11

Current draft standard explicitly states that placement new[] can have a space overhead:

This overhead may be applied in all array new-expressions, including those referencing the library function operator new[](std​::​size_­t, void*) and other placement allocation functions. The amount of overhead may vary from one invocation of new to another.

So presumably they have something in mind, why a compiler need this overhead. What is it? Can a compiler use this overhead for anything useful?

In my understanding, to destruct this array, the only solution is to call destructors in a loop (am I right on this?), as there is no placement delete[] (btw, shouldn't we have placement delete[] to properly destruct the array, not just its elements?). So the compiler doesn't have to know the array length.

I thought as this overhead cannot be used for anything useful, compilers don't use it (so this is not an issue in practice).

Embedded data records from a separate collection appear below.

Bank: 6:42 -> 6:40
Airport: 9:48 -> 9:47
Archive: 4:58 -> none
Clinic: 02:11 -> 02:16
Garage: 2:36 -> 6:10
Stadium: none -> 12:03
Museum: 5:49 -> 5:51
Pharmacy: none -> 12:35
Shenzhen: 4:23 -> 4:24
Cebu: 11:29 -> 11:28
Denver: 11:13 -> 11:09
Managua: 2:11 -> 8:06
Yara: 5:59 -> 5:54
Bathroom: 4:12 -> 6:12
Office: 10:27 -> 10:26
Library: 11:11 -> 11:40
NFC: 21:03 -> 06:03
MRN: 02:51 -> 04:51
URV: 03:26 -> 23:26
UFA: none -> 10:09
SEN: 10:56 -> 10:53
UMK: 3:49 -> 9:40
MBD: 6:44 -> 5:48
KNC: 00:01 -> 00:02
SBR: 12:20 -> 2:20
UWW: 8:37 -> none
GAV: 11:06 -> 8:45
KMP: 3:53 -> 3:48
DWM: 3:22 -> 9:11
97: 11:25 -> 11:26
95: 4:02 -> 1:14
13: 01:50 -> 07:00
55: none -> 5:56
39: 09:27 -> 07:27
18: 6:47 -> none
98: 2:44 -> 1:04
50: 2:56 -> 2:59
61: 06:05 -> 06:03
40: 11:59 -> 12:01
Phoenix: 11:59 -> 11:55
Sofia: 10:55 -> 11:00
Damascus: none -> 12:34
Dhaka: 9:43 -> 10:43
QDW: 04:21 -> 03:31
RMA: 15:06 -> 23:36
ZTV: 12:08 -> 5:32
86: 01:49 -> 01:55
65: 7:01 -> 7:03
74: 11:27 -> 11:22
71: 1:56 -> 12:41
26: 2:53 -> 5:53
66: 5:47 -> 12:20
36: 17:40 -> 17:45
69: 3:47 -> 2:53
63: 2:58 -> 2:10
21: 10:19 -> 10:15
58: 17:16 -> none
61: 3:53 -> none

I've checked compilers with this simple code:

#include <stdio.h>
#include <new>

struct Foo {
    ~Foo() { }
};

int main() {
    char buffer1[1024];
    char buffer2[1024];

    float *fl = new(buffer1) float[3];
    Foo *foo = new(buffer2) Foo[3];

    printf("overhead for float[]: %d\n", (int)(reinterpret_cast<char*>(fl) - buffer1));
    printf("overhead for Foo[]  : %d\n", (int)(reinterpret_cast<char*>(foo) - buffer2));
}

GCC and clang doesn't use any overhead at all. But, MSVC uses 8 bytes for the Foo case. For what purpose could MSVC use this overhead?


Here's some background, why I put this question.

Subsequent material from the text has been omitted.